I am working on Google Tensorboard, and I\'m feeling confused about the meaning of Histogram Plot. I read the tutorial, but it seems unclear to me. I really appreciate if anyone
I came across this question earlier, while also seeking information on how to interpret the histogram plots in TensorBoard. For me, the answer came from experiments of plotting known distributions. So, the conventional normal distribution with mean = 0 and sigma = 1 can be produced in TensorFlow with the following code:
import tensorflow as tf
cwd = "test_logs"
W1 = tf.Variable(tf.random_normal([200, 10], stddev=1.0))
W2 = tf.Variable(tf.random_normal([200, 10], stddev=0.13))
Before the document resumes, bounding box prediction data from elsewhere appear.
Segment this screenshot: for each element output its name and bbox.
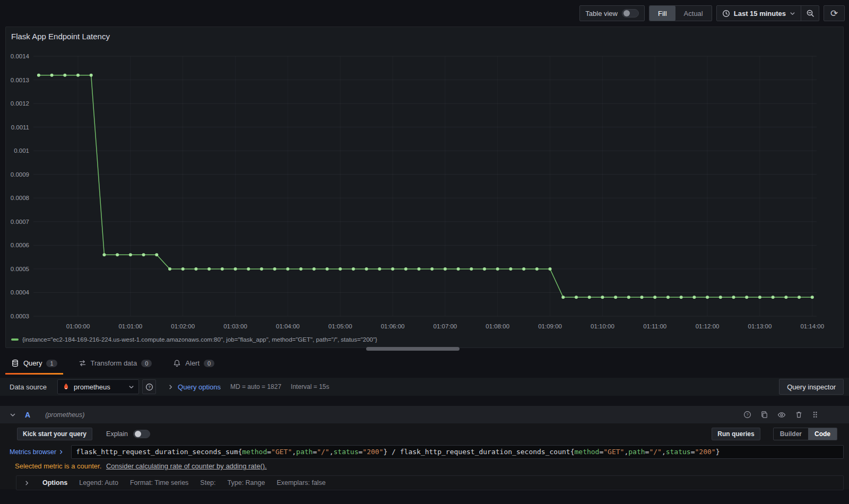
bell-icon bbox=[173, 359, 181, 367]
query-toolbar-row: Kick start your query Explain Run querie… bbox=[17, 428, 837, 440]
svg-text:01:08:00: 01:08:00 bbox=[486, 323, 509, 329]
kick-start-query-button[interactable]: Kick start your query bbox=[17, 428, 92, 440]
tab-query-badge: 1 bbox=[46, 360, 57, 367]
fill-button[interactable]: Fill bbox=[649, 6, 675, 21]
toggle-knob bbox=[623, 10, 630, 16]
run-queries-button[interactable]: Run queries bbox=[712, 428, 760, 440]
time-range-picker[interactable]: Last 15 minutes bbox=[717, 6, 801, 21]
tab-alert[interactable]: Alert 0 bbox=[167, 352, 220, 375]
query-ref-id: A bbox=[25, 411, 30, 419]
query-options-summary[interactable]: Options Legend: Auto Format: Time series… bbox=[16, 475, 844, 490]
tab-query[interactable]: Query 1 bbox=[5, 352, 63, 375]
warning-rate-link[interactable]: Consider calculating rate of counter by … bbox=[106, 462, 267, 470]
explain-label: Explain bbox=[106, 430, 128, 438]
query-expression-row: Metrics browser flask_http_request_durat… bbox=[10, 445, 844, 459]
svg-text:0.0009: 0.0009 bbox=[11, 171, 29, 178]
table-view-toggle[interactable] bbox=[622, 9, 639, 18]
interval-text: Interval = 15s bbox=[291, 383, 329, 390]
query-row-header[interactable]: A (prometheus) ? bbox=[0, 406, 849, 423]
query-toolbar-right: Run queries Builder Code bbox=[712, 428, 837, 440]
chart-legend[interactable]: {instance="ec2-184-169-216-224.us-west-1… bbox=[11, 336, 377, 343]
datasource-row: Data source prometheus ? Query options M… bbox=[0, 378, 849, 396]
svg-text:0.0003: 0.0003 bbox=[11, 313, 29, 319]
refresh-icon: ⟳ bbox=[830, 8, 838, 19]
svg-text:0.0011: 0.0011 bbox=[11, 124, 29, 131]
code-button[interactable]: Code bbox=[808, 428, 837, 440]
query-editor-section: A (prometheus) ? Kick start your query E… bbox=[0, 406, 849, 489]
svg-text:01:02:00: 01:02:00 bbox=[171, 323, 195, 329]
time-range-label: Last 15 minutes bbox=[734, 10, 786, 18]
actual-button[interactable]: Actual bbox=[675, 6, 712, 21]
svg-text:01:11:00: 01:11:00 bbox=[643, 323, 666, 329]
collapse-chevron-icon[interactable] bbox=[10, 412, 16, 418]
svg-text:0.0007: 0.0007 bbox=[11, 219, 29, 225]
svg-text:01:04:00: 01:04:00 bbox=[276, 323, 300, 329]
svg-text:0.0012: 0.0012 bbox=[11, 100, 29, 107]
svg-text:0.0013: 0.0013 bbox=[11, 77, 29, 83]
svg-text:01:03:00: 01:03:00 bbox=[223, 323, 247, 329]
drag-handle[interactable] bbox=[812, 411, 818, 419]
query-datasource-hint: (prometheus) bbox=[45, 411, 84, 419]
trash-icon bbox=[795, 411, 803, 419]
horizontal-scrollbar-thumb[interactable] bbox=[366, 347, 460, 351]
svg-text:01:00:00: 01:00:00 bbox=[66, 323, 90, 329]
query-inspector-button[interactable]: Query inspector bbox=[779, 379, 844, 395]
svg-text:01:12:00: 01:12:00 bbox=[696, 323, 720, 329]
max-data-points-text: MD = auto = 1827 bbox=[230, 383, 281, 390]
tab-query-label: Query bbox=[23, 359, 42, 367]
svg-text:0.0014: 0.0014 bbox=[11, 53, 30, 59]
warning-text: Selected metric is a counter. bbox=[15, 462, 101, 470]
svg-text:01:13:00: 01:13:00 bbox=[748, 323, 772, 329]
refresh-button[interactable]: ⟳ bbox=[824, 5, 845, 21]
chevron-right-icon bbox=[58, 449, 64, 455]
svg-text:01:01:00: 01:01:00 bbox=[118, 323, 142, 329]
option-step: Step: bbox=[200, 479, 215, 486]
builder-button[interactable]: Builder bbox=[774, 428, 808, 440]
metrics-browser-label: Metrics browser bbox=[10, 448, 56, 456]
tab-transform-label: Transform data bbox=[91, 359, 137, 367]
query-options-toggle[interactable]: Query options bbox=[168, 383, 221, 391]
svg-text:0.0006: 0.0006 bbox=[11, 242, 29, 248]
legend-series-marker bbox=[11, 338, 19, 341]
remove-query-button[interactable] bbox=[795, 411, 803, 419]
metrics-browser-button[interactable]: Metrics browser bbox=[10, 448, 64, 456]
option-format: Format: Time series bbox=[130, 479, 188, 486]
copy-icon bbox=[760, 411, 768, 419]
option-type: Type: Range bbox=[228, 479, 265, 486]
explain-toggle[interactable] bbox=[133, 430, 150, 438]
svg-text:01:06:00: 01:06:00 bbox=[381, 323, 405, 329]
info-circle-icon: ? bbox=[743, 411, 751, 419]
counter-warning-row: Selected metric is a counter. Consider c… bbox=[15, 462, 844, 470]
legend-series-label: {instance="ec2-184-169-216-224.us-west-1… bbox=[22, 336, 377, 343]
svg-text:?: ? bbox=[148, 385, 151, 389]
tab-transform-badge: 0 bbox=[141, 360, 152, 367]
latency-panel: Flask App Endpoint Latency 0.00030.00040… bbox=[5, 27, 844, 348]
svg-text:01:09:00: 01:09:00 bbox=[538, 323, 562, 329]
builder-code-segmented: Builder Code bbox=[773, 428, 837, 440]
svg-text:0.001: 0.001 bbox=[14, 147, 29, 154]
latency-chart[interactable]: 0.00030.00040.00050.00060.00070.00080.00… bbox=[6, 47, 844, 336]
svg-text:0.0005: 0.0005 bbox=[11, 266, 29, 272]
table-view-label: Table view bbox=[585, 10, 618, 18]
query-help-button[interactable]: ? bbox=[743, 411, 751, 419]
options-title: Options bbox=[42, 479, 67, 486]
datasource-selected-value: prometheus bbox=[74, 383, 125, 391]
chevron-right-icon bbox=[24, 480, 30, 486]
hide-query-button[interactable] bbox=[777, 411, 786, 419]
transform-icon bbox=[79, 359, 86, 367]
svg-text:0.0008: 0.0008 bbox=[11, 195, 29, 201]
panel-edit-toolbar: Table view Fill Actual Last 15 minutes ⟳ bbox=[0, 0, 849, 27]
promql-query-input[interactable]: flask_http_request_duration_seconds_sum{… bbox=[71, 445, 844, 459]
database-icon bbox=[11, 359, 19, 367]
duplicate-query-button[interactable] bbox=[760, 411, 768, 419]
datasource-help-button[interactable]: ? bbox=[142, 379, 156, 394]
chevron-down-icon bbox=[128, 384, 134, 390]
chevron-down-icon bbox=[790, 11, 795, 16]
panel-title: Flask App Endpoint Latency bbox=[11, 32, 110, 41]
tab-transform-data[interactable]: Transform data 0 bbox=[73, 352, 158, 375]
option-exemplars: Exemplars: false bbox=[276, 479, 325, 486]
datasource-picker[interactable]: prometheus bbox=[57, 379, 139, 394]
zoom-out-button[interactable] bbox=[801, 6, 819, 21]
prometheus-icon bbox=[62, 383, 70, 391]
svg-text:01:05:00: 01:05:00 bbox=[328, 323, 352, 329]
w1_hist = tf.summary.histogram("weights-stdev_1.0", W1)
w2_hist = tf.summary.histogram("weights-stdev_0.13", W2)
summary_op = tf.summary.merge_all()
init = tf.initialize_all_variables()
sess = tf.Session()
writer = tf.summary.FileWriter(cwd, session.graph)
sess.run(init)
for i in range(2):
writer.add_summary(sess.run(summary_op),i)
writer.flush()
writer.close()
sess.close()
Here is what the result looks like: histogram of normal distribution with 1.0 standard deviation. The horizontal axis represents time steps. The plot is a contour plot and has contour lines at the vertical axis values of -1.5, -1.0, -0.5, 0.0, 0.5, 1.0, and 1.5.
Since the plot represents a normal distribution with mean = 0 and sigma = 1 (and remember that sigma means standard deviation), the contour line at 0 represents the mean value of the samples.
The area between the contour lines at -0.5 and +0.5 represent the area under a normal distribution curve captured within +/- 0.5 standard deviations from the mean, suggesting that it is 38.3% of the sampling.
The area between the contour lines at -1.0 and +1.0 represent the area under a normal distribution curve captured within +/- 1.0 standard deviations from the mean, suggesting that it is 68.3% of the sampling.
The area between the contour lines at -1.5 and +1-.5 represent the area under a normal distribution curve captured within +/- 1.5 standard deviations from the mean, suggesting that it is 86.6% of the sampling.
The palest region extends a little beyond +/- 4.0 standard deviations from the mean, and only about 60 per 1,000,000 samples will be outside of this range.
While Wikipedia has a very thorough explanation, you can get the most relevant nuggets here.
Actual histogram plots will show several things. The plot regions will grow and shrink in vertical width as the variation of the monitored values increases or decreases. The plots may also shift up or down as the mean of the monitored values increases or decreases.
(You may have noted that the code actually produces a second histogram with a standard deviation of 0.13. I did this to clear up any confusion between the plot contour lines and the vertical axis tick marks.)